Written by: David Waddell | Waddell and Associates
Bottom Line:
Chairman Powell delivered for investors this week by confirming that rates have peaked and that we should expect four or more rate cuts in 2024. This triggered panic-buying in the markets and a swift broadening of participation. Small cap stocks that benefit more from falling rates and energy prices outperformed to a historic degree, and even long-derided banks tacked on a 12% advance. Overall, the Fed not only confirmed that they have no intention of causing a recession, they went even further to say that they intend to prevent one by reducing rates well before inflation hits their 2% target. That’s big news. Cue the everything rally!
The Full Story:
On Wednesday, Chairman Powell finally said what most of the investment world has been thinking: With inflation falling convincingly, it’s time to consider rate cuts. Last week, we focused our attention on the chart below:
Currently, the Fed has rates set nearly 2.5% above the CPI inflation rate. Over the past 20 years, this level of policy restriction has preceded recession. Should CPI continue falling, this spread will only widen, increasing recession odds further. Many argue that inflation will soon reignite and that the Fed must remain vigilant to avoid repeating the largess policy mistakes of the 1960s. Are they right?
The chart above deconstructs CPI into broad categories and chronicles contribution. Note that when CPI clocked in at 9%, EVERYTHING was inflating. Today, most categories have flatlined, with energy and used cars actually deflating. Housing remains the only stubborn—and sizable—contributor. In fact, if we calculate CPI without housing inflation, the annual inflation rate falls comfortably below the Fed’s 2% target:
The Fed knows that its housing inflation measure operates with a lag. Comparing the CPI housing inflation rate with actual listed rental rates per Zillow reveals large and lagging disparities:
Specifically, the BLS reported a trailing twelve-month housing inflation rate of 6.53% in November. According to Zillow, observable rental rates have risen half as much at 3.32%. Historically, trend shifts in the Zillow price index front-run changes in the BLS price index by 6-12 months. Given the historical relationship, unless we see a strong increase in listed rental rates, the CPI Shelter inflation measure will continue falling, pulling overall inflation down with it.

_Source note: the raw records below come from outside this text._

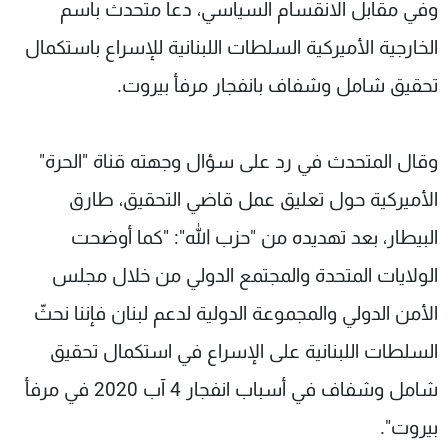
وفي مقابل الانقسام السياسي، دعا متحدث باسم
الخارجية الأميركية السلطات اللبنانية للإسراع باستكمال
تحقيق شامل وشفاف بانفجار مرفأ بيروت.
وقال المتحدث في رد على سؤال وجهته قناة "الحرة"
الأميركية حول تعليق عمل قاضي التحقيق، طارق
البيطار، بعد تهديده من "حزب الله": "كما أوضحت
الولايات المتحدة والمجتمع الدولي من خلال مجلس
الأمن الدولي والمجموعة الدولية لدعم لبنان فإننا نحثّ
السلطات اللبنانية على الإسراع في استكمال تحقيق
شامل وشفاف في أسباب انفجار 4 آب 2020 في مرفأ
بيروت".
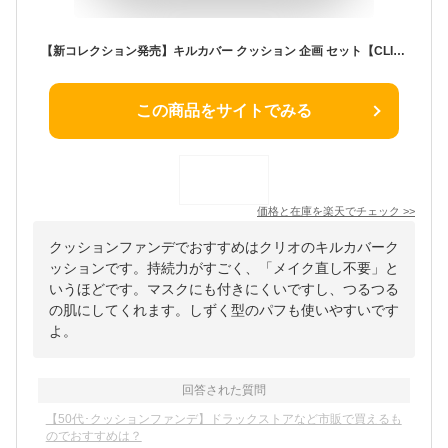
【新コレクション発売】キルカバー クッション 企画 セット【CLIO（クリオ）公式】メイク クッションファンデ ファンデ ベース カバー力 毛穴カバー メッシュ グロウ 韓国ヘリテージ コレクション 韓国 コスメ
この商品をサイトでみる
価格と在庫を
楽天
でチェック
>>
クッションファンデでおすすめはクリオのキルカバーク
ッションです。持続力がすごく、「メイク直し不要」と
いうほどです。マスクにも付きにくいですし、つるつる
の肌にしてくれます。しずく型のパフも使いやすいです
よ。
回答された質問
【50代･クッションファンデ】ドラックストアなど市販で買えるも
のでおすすめは？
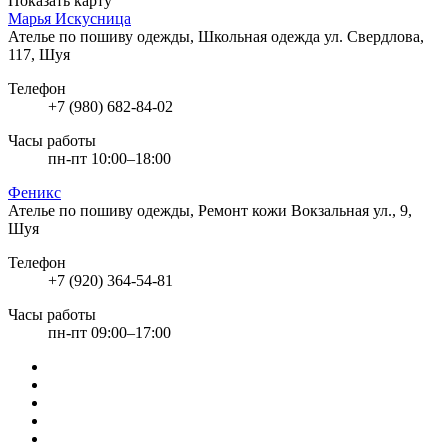
Показать карту
Марья Искусница
Ателье по пошиву одежды, Школьная одежда
ул. Свердлова,
117, Шуя
Телефон
+7 (980) 682-84-02
Часы работы
пн-пт 10:00–18:00
Феникс
Ателье по пошиву одежды, Ремонт кожи
Вокзальная ул., 9,
Шуя
Телефон
+7 (920) 364-54-81
Часы работы
пн-пт 09:00–17:00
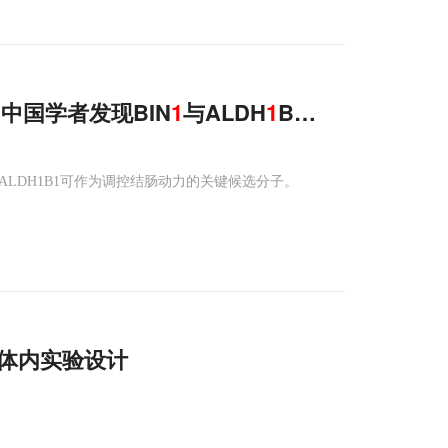
，中国学者发现BIN
1
与ALDH
1
B
1
缺失如何导致
ALDH1B1可作为调控结肠动力的关键候选分子。
体内实验设计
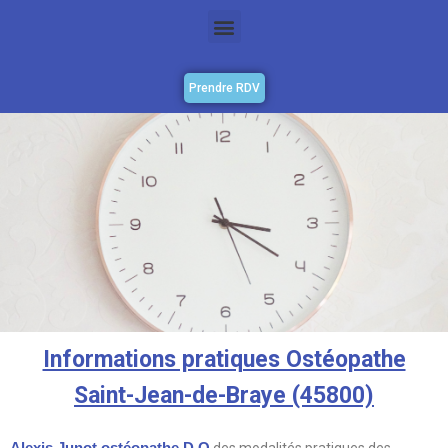
Prendre RDV
Informations pratiques Ostéopathe
Saint-Jean-de-Braye (45800)
Alexis Junot
ostéopathe D.O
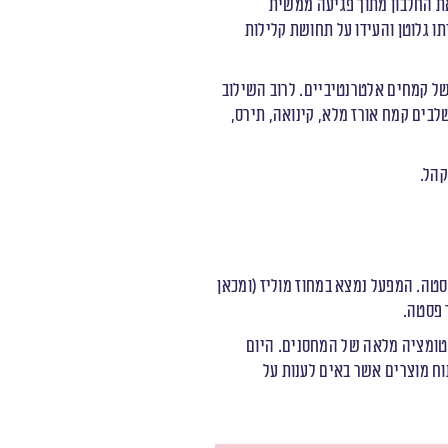
את החלבון מתוך פגיעה ממשית
 גלוטן והעידו על תחושת קלילות
של קמחים אלטרנטיביים. לרוב השילוב
לבים קמח אורז מלא, קינואה, תירס,
קהל.
ה ארטיזנלית לייצור פסטה. המפעל נמצא במחוז מוליז (ומכאן
 פסטה.
טומציה מלאה של המחסנים. היום
 בפיתוח מוצרים אשר באים לענות על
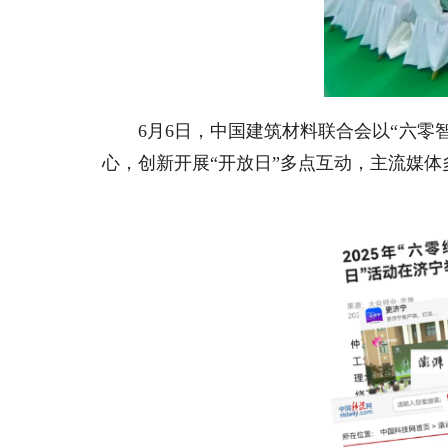
6月6日，中国建筑材料联合会以“六零
心，创新开展“开放日”多点互动，主流媒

The Fed lowered its inflation projections significantly in the FOMC’s Summary of Economic Projections released Wednesday (seen below), sparking a historic market melt-up of 1.5% for the S&P 500 and 4% for the small cap Russell 2000:
By the Fed’s own estimate, the Federal Funds Rate will end 2024 a full percentage point below the current policy rate. That equates to four 0.25% interest rate cuts next year. The futures market now sees even more, increasing projections from 6 to 8 cuts next year. In response, longer-term interest rates have collapsed, with the 10-year and 30-year Treasury yields back down to 4% after breaching 5% mid-October. In sum, things have changed significantly—for the better!
Rally Reach
Remember that falling interest rates lead to rising stock market multiples. Remember also that, as of the third quarter, corporate earnings have resumed their uptrend. The combination of rising P/Es and rising earnings has benefitted the entire stock market. This is a welcome departure from the very narrow gains held aloft by the Magnificent 7 for many years. Take stock of the percentage returns below, year-to-date (YTD) and month-to-date (MTD):
Note that, for the month of December, the NASDAQ 100 (Magnificent 7+) has gained 3.7% so far, while the small cap value index has gained 12.4%. Technology overall rose 3.0%, while financials rose 4.7%. It’s great when the bellwether S&P 500 gains, it’s even GREATER when everything else does. This rally has reach… and we suspect this “rally of the rest” will define 2024.